## Task description
Every entry below is to be copied exactly, apart from any picture it holds.

## Provided data
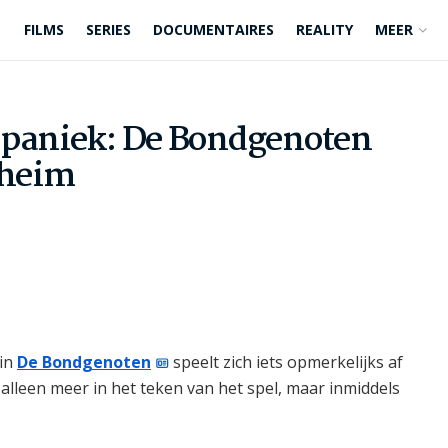
FILMS
SERIES
DOCUMENTAIRES
REALITY
MEER
 paniek: De Bondgenoten
eheim
 in
De Bondgenoten
speelt zich iets opmerkelijks af
 alleen meer in het teken van het spel, maar inmiddels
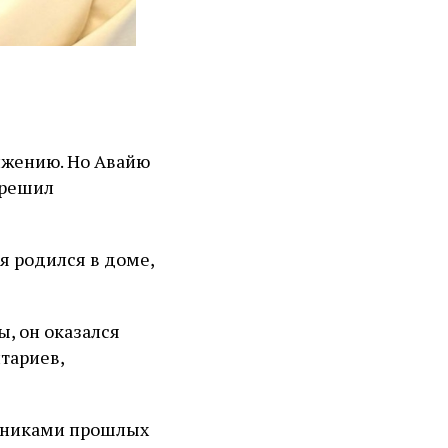
ижению. Но Авайю
 решил
 я родился в доме,
ы, он оказался
тариев,
ожниками прошлых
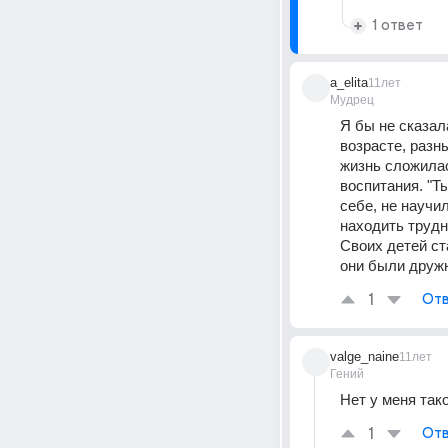
1 ответ
a_elita
11лет
Мудрец
Я бы не сказал
возрасте, разн
жизнь сложилас
воспитания. "Ты
себе, не научи
находить трудн
Своих детей ст
они были друж
1
Отв
valge_naine
11лет
Гений
Нет у меня так
1
Отв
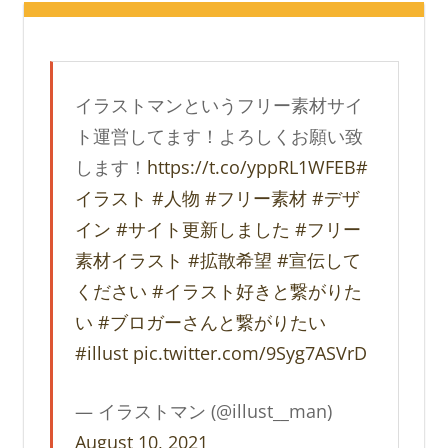
イラストマンというフリー素材サイ
ト運営してます！よろしくお願い致
します！
https://t.co/yppRL1WFEB
#
イラスト
#人物
#フリー素材
#デザ
イン
#サイト更新しました
#フリー
素材イラスト
#拡散希望
#宣伝して
ください
#イラスト好きと繋がりた
い
#ブロガーさんと繋がりたい
#illust
pic.twitter.com/9Syg7ASVrD
— イラストマン (@illust__man)
August 10, 2021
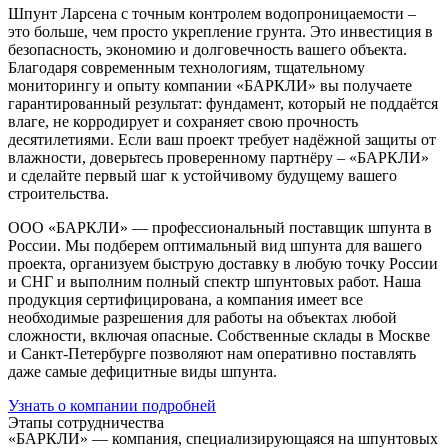
Шпунт Ларсена с точным контролем водопроницаемости –
это больше, чем просто укрепление грунта. Это инвестиция в
безопасность, экономию и долговечность вашего объекта.
Благодаря современным технологиям, тщательному
мониторингу и опыту компании «БАРКЛИ» вы получаете
гарантированный результат: фундамент, который не поддаётся
влаге, не корродирует и сохраняет свою прочность
десятилетиями. Если ваш проект требует надёжной защиты от
влажности, доверьтесь проверенному партнёру – «БАРКЛИ»
и сделайте первый шаг к устойчивому будущему вашего
строительства.
ООО «БАРКЛИ» — профессиональный поставщик шпунта в
России. Мы подберем оптимальный вид шпунта для вашего
проекта, организуем быструю доставку в любую точку России
и СНГ и выполним полный спектр шпунтовых работ. Наша
продукция сертифицирована, а компания имеет все
необходимые разрешения для работы на объектах любой
сложности, включая опасные. Собственные склады в Москве
и Санкт-Петербурге позволяют нам оперативно поставлять
даже самые дефицитные виды шпунта.
Узнать о компании подробней
Этапы сотрудничества
«БАРКЛИ» — компания, специализирующаяся на шпунтовых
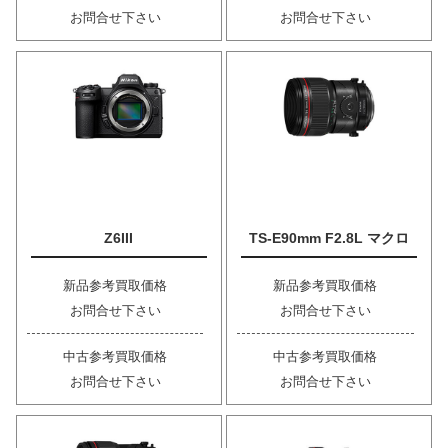
お問合せ下さい
お問合せ下さい
Z6III
TS-E90mm F2.8L マクロ
新品参考買取価格
新品参考買取価格
お問合せ下さい
お問合せ下さい
中古参考買取価格
中古参考買取価格
お問合せ下さい
お問合せ下さい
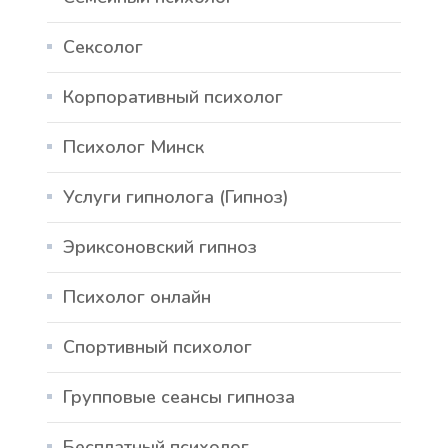
Сексолог
Корпоративный психолог
Психолог Минск
Услуги гипнолога (Гипноз)
Эриксоновский гипноз
Психолог онлайн
Спортивный психолог
Групповые сеансы гипноза
Бесплатный психолог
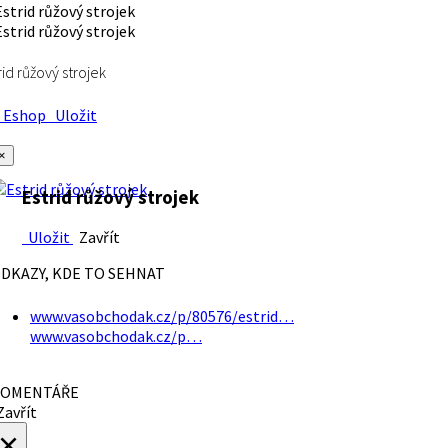
rid růžový strojek
Eshop
Uložit
×
Estrid růžový strojek
Uložit
Zavřít
DKAZY, KDE TO SEHNAT
www.vasobchodak.cz/p/80576/estrid…
www.vasobchodak.cz/p…
OMENTÁŘE
avřít
×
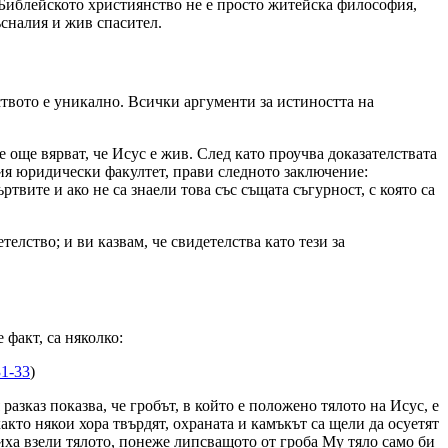
 Библейското християнство не е просто житейска философия,
ъсналия и жив спасител.
нството е уникално. Всички аргументи за истиността на
 още вярват, че Исус е жив. След като проучва доказателствата
ия юридически факултет, прави следното заключение:
твите и ако не са знаели това със същата съгурност, с която са
елство; и ви казвам, че свидетелства като тези за
 факт, са няколко:
31-33
)
зказ показва, че гробът, в който е положено тялото на Исус, е
акто някои хора твърдят, охраната и камъкът са щели да осуетят
иха взели тялото, понеже липсващото от гроба Му тяло само би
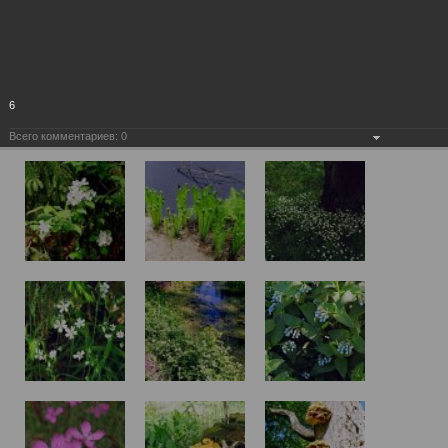
6
Всего комментариев:
0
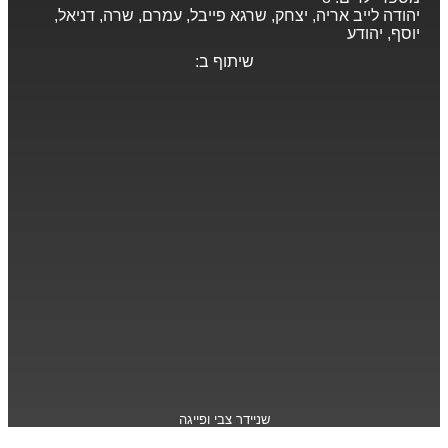
יהודה לייב אריה, יצחק, שרגא פייבל, עמרם, שרה, דניאל,
יוסף, יהודע
שיתוף ב:
שניידר צבי ופייגה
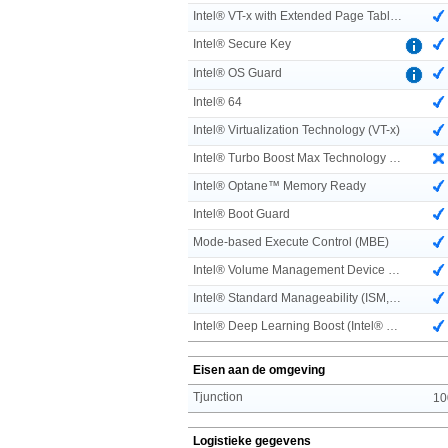
Intel® VT-x with Extended Page Tables (EPT)
Intel® Secure Key
Intel® OS Guard
Intel® 64
Intel® Virtualization Technology (VT-x)
Intel® Turbo Boost Max Technology 3.0
Intel® Optane™ Memory Ready
Intel® Boot Guard
Mode-based Execute Control (MBE)
Intel® Volume Management Device (VMD)
Intel® Standard Manageability (ISM, Standaard beheerbaarheid)
Intel® Deep Learning Boost (Intel® DL Boost) on CPU
Eisen aan de omgeving
Tjunction
10
Logistieke gegevens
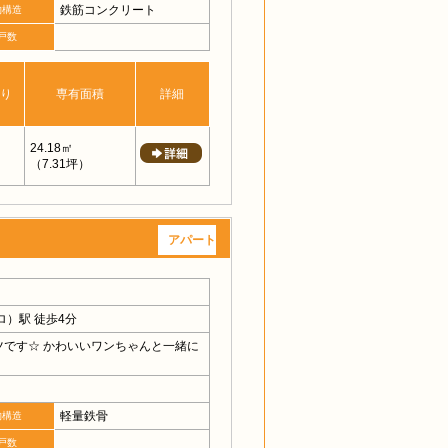
鉄筋コンクリート
物構造
戸数
り
専有面積
詳細
24.18㎡
（7.31坪）
アパート
）駅 徒歩4分
です☆ かわいいワンちゃんと一緒に
軽量鉄骨
物構造
戸数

## Completed task
FILMS
SERIES
DOCUMENTAIRES
REALITY
MEER
 paniek: De Bondgenoten
eheim
 in
De Bondgenoten
speelt zich iets opmerkelijks af
 alleen meer in het teken van het spel, maar inmiddels
ижению. Но Авайю
 решил
 я родился в доме,
ы, он оказался
тариев,
ожниками прошлых
1 ответ
a_elita
11лет
Мудрец
Я бы не сказал
возрасте, разн
жизнь сложилас
воспитания. "Ты
себе, не научи
находить трудн
Своих детей ст
они были друж
1
Отв
valge_naine
11лет
Гений
Нет у меня так
1
Отв
イラストマンというフリー素材サイ
ト運営してます！よろしくお願い致
します！
https://t.co/yppRL1WFEB
#
イラスト
#人物
#フリー素材
#デザ
イン
#サイト更新しました
#フリー
素材イラスト
#拡散希望
#宣伝して
ください
#イラスト好きと繋がりた
い
#ブロガーさんと繋がりたい
#illust
pic.twitter.com/9Syg7ASVrD
— イラストマン (@illust__man)
August 10, 2021
Шпунт Ларсена с точным контролем водопроницаемости –
это больше, чем просто укрепление грунта. Это инвестиция в
безопасность, экономию и долговечность вашего объекта.
Благодаря современным технологиям, тщательному
мониторингу и опыту компании «БАРКЛИ» вы получаете
гарантированный результат: фундамент, который не поддаётся
влаге, не корродирует и сохраняет свою прочность
десятилетиями. Если ваш проект требует надёжной защиты от
влажности, доверьтесь проверенному партнёру – «БАРКЛИ»
и сделайте первый шаг к устойчивому будущему вашего
строительства.
ООО «БАРКЛИ» — профессиональный поставщик шпунта в
России. Мы подберем оптимальный вид шпунта для вашего
проекта, организуем быструю доставку в любую точку России
и СНГ и выполним полный спектр шпунтовых работ. Наша
продукция сертифицирована, а компания имеет все
необходимые разрешения для работы на объектах любой
сложности, включая опасные. Собственные склады в Москве
и Санкт-Петербурге позволяют нам оперативно поставлять
даже самые дефицитные виды шпунта.
Узнать о компании подробней
Этапы сотрудничества
«БАРКЛИ» — компания, специализирующаяся на шпунтовых
お問合せ下さい
お問合せ下さい
Z6III
TS-E90mm F2.8L マクロ
新品参考買取価格
新品参考買取価格
お問合せ下さい
お問合せ下さい
中古参考買取価格
中古参考買取価格
お問合せ下さい
お問合せ下さい
Сексолог
Корпоративный психолог
Психолог Минск
Услуги гипнолога (Гипноз)
Эриксоновский гипноз
Психолог онлайн
Спортивный психолог
Групповые сеансы гипноза
Бесплатный психолог
rid růžový strojek
Eshop
Uložit
×
Estrid růžový strojek
Uložit
Zavřít
DKAZY, KDE TO SEHNAT
www.vasobchodak.cz/p/80576/estrid…
www.vasobchodak.cz/p…
OMENTÁŘE
avřít
×
 Библейското християнство не е просто житейска философия,
ъсналия и жив спасител.
нството е уникално. Всички аргументи за истиността на
 още вярват, че Исус е жив. След като проучва доказателствата
ия юридически факултет, прави следното заключение:
твите и ако не са знаели това със същата съгурност, с която са
елство; и ви казвам, че свидетелства като тези за
 факт, са няколко:
31-33
)
зказ показва, че гробът, в който е положено тялото на Исус, е
акто някои хора твърдят, охраната и камъкът са щели да осуетят
иха взели тялото, понеже липсващото от гроба Му тяло само би
6
Всего комментариев:
0
יהודה לייב אריה, יצחק, שרגא פייבל, עמרם, שרה, דניאל,
יוסף, יהודע
שיתוף ב:
שניידר צבי ופייגה
Intel® VT-x with Extended Page Tables (EPT)
Intel® Secure Key
Intel® OS Guard
Intel® 64
Intel® Virtualization Technology (VT-x)
Intel® Turbo Boost Max Technology 3.0
Intel® Optane™ Memory Ready
Intel® Boot Guard
Mode-based Execute Control (MBE)
Intel® Volume Management Device (VMD)
Intel® Standard Manageability (ISM, Standaard beheerbaarheid)
Intel® Deep Learning Boost (Intel® DL Boost) on CPU
Eisen aan de omgeving
Tjunction
10
Logistieke gegevens
鉄筋コンクリート
物構造
戸数
り
専有面積
詳細
24.18㎡
（7.31坪）
アパート
）駅 徒歩4分
です☆ かわいいワンちゃんと一緒に
軽量鉄骨
物構造
戸数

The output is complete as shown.